LookNN: Neural network with no multiplication

Neural networks are machine learning models that have been successfully used in many applications. Due to the high computational complexity of neural networks, deploying such models on embedded devices with severe power/resource constraints is troublesome. Neural networks are inherently approximate and can be simplified. We propose LookNN, a methodology to replace floating-point multiplications with lookup table search. First, we devise an algorithmic solution to adapt conventional neural networks to LookNN such that the models accuracy is minimally affected. We provide experimental results and theoretical analysis demonstrating the applicability of the method. Next, we design enhanced general purpose processors for searching look-up tables: each processing element of our GPU has access to a small associative memory, enabling it to bypass redundant computations. Our evaluations on AMD Southern Island GPU architecture shows that LookNN results in 2.2x energy saving and 2.5x speedup running four different neural network applications with zero additive error. For the same four applications, if we tolerate an additive error of less than 0.2%, LookNN can achieve an average of 3x energy improvement and 2.6x speedup compared to the traditional GPU architecture.
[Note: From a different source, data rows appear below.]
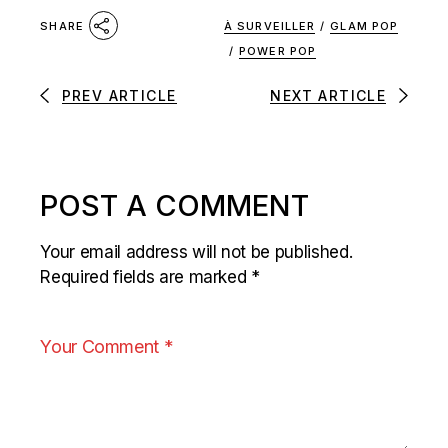
À SURVEILLER
/
GLAM POP
SHARE
/
POWER POP
PREV ARTICLE
NEXT ARTICLE
POST A COMMENT
Your email address will not be published.
Required fields are marked
*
Ultra-Efficient Processing In-Memory for Data Intensive Applications

Recent years have witnessed a rapid growth in the domain of Internet of Things (IoT). This network of billions of devices generates and exchanges huge amount of data. The limited cache capacity and memory bandwidth make transferring and processing such data on traditional CPUs and GPUs highly inefficient, both in terms of energy consumption and delay. However, many IoT applications are statistical at heart and can accept a part of inaccuracy in their computation. This enables the designers to reduce complexity of processing by approximating the results for a desired accuracy. In this paper, we propose an ultra-efficient approximate processing in-memory architecture, called APIM, which exploits the analog characteristics of non-volatile memories to support addition and multiplication inside the crossbar memory, while storing the data. The proposed design eliminates the overhead involved in transferring data to processor by virtually bringing the processor inside memory. APIM dynamically configures the precision of computation for each application in order to tune the level of accuracy during runtime. Our experimental evaluation running six general OpenCL applications shows that the proposed design achieves up to 20× performance improvement and provides 480× improvement in energy-delay product, ensuring acceptable quality of service. In exact mode, it achieves 28× energy savings and 4.8× speed up compared to the state-of-the-art GPU cores.